In response to this challenge, a team of organic and computational chemists from WPI-ICReDD at Hokkaido University has created a new catalytic method that successfully generates alkyl ketyl radicals. Their findings were published on October 20, 2025, in the Journal of the American Chemical Society and are freely available as open-access research.

The WPI-ICReDD group had previously shown that a palladium catalyst paired with phosphine ligands could drive photochemical reactions (activated by shining light) with aryl ketones. However, this system did not work with alkyl ketones. Their experiments indicated that while alkyl ketyl radicals could initially form, they quickly transferred an electron back to the palladium catalyst a process known as back electron transfer (BET) before any further reaction could take place. As a result, the starting material remained unchanged.




Computational Chemistry to the Rescue

Just like in conventional palladium catalysis, the reactivity of photoexcited palladium catalysts depends greatly on the type of phosphine ligand used. Therefore, the team hypothesized they could identify an appropriate phosphine ligand capable of engendering reactivity towards alkyl ketones.

However, since thousands of phosphine ligands are known, identifying the optimal one for an unknown reaction through experimentation alone would be difficult, time-consuming, and environmentally burdensome due to chemical waste.

The researchers effectively circumvented these issues utilizing computational chemistry to efficiently search for optimal ligands with minimal experiments. Specifically, they employed the Virtual Ligand-Assisted Screening (VLAS) method developed by Associate Professor Wataru Matsuoka and Professor Satoshi Maeda from WPI-ICReDD. For 38 different phosphine ligands, the VLAS generated a heat map that predicted which ligands could best engender reactivity based on their electronics and sterics.

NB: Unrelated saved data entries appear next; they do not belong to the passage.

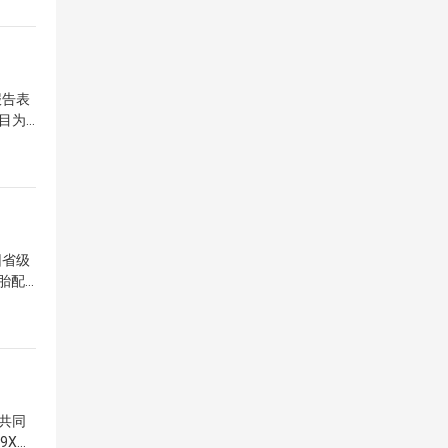
转入内
业升级
轮胎制
产业集
报告表
目为
合楼等
、关键
套模壳
亿元增
乘用车
00
团省级
该项目
胎配
模具与
此次合
义，也
际需
产业化
，四川
速成果
，而四
共同
合培养
9X强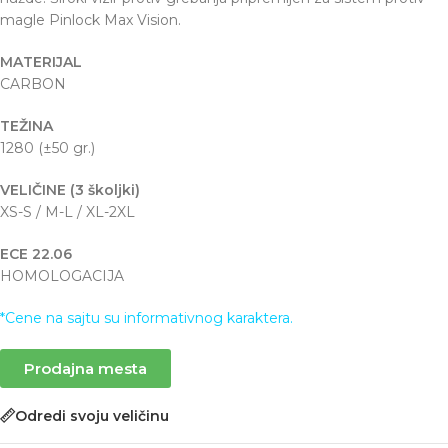
magle Pinlock Max Vision.
MATERIJAL
CARBON
TEŽINA
1280 (±50 gr.)
VELIČINE (3 školjki)
XS-S / M-L / XL-2XL
ECE 22.06
HOMOLOGACIJA
*Cene na sajtu su informativnog karaktera.
Prodajna mesta
Odredi svoju veličinu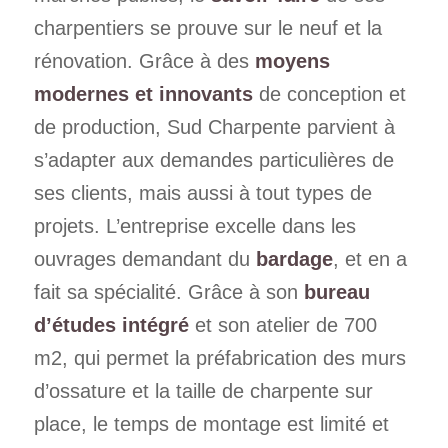
charpentiers se prouve sur le neuf et la
rénovation. Grâce à des
moyens
modernes et innovants
de conception et
de production, Sud Charpente parvient à
s’adapter aux demandes particulières de
ses clients, mais aussi à tout types de
projets. L’entreprise excelle dans les
ouvrages demandant du
bardage
, et en a
fait sa spécialité. Grâce à son
bureau
d’études intégré
et son atelier de 700
m2, qui permet la préfabrication des murs
d’ossature et la taille de charpente sur
place, le temps de montage est limité et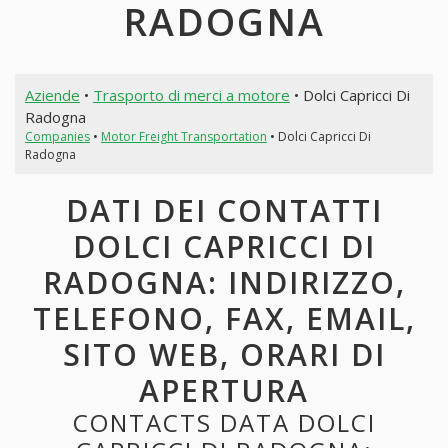
RADOGNA
Aziende
•
Trasporto di merci a motore
• Dolci Capricci Di
Radogna
Companies
•
Motor Freight Transportation
• Dolci Capricci Di
Radogna
DATI DEI CONTATTI
DOLCI CAPRICCI DI
RADOGNA: INDIRIZZO,
TELEFONO, FAX, EMAIL,
SITO WEB, ORARI DI
APERTURA
CONTACTS DATA DOLCI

Based on this heat map, the team selected just three promising ligands for experimental testing and successfully identified L4 as the optimal ligand tris(4-methoxyphenyl)phosphine (P(p-OMe-C₆H₄)₃). Using this ligand effectively suppressed BET, enabling the generation of ketyl radicals from alkyl ketones and achieving versatile reactions with high yield.

This work provides chemists with facile access to alkyl ketyl radical reactivity and highlights the effectiveness of VLAS to rapidly develop and optimize new chemical reactions.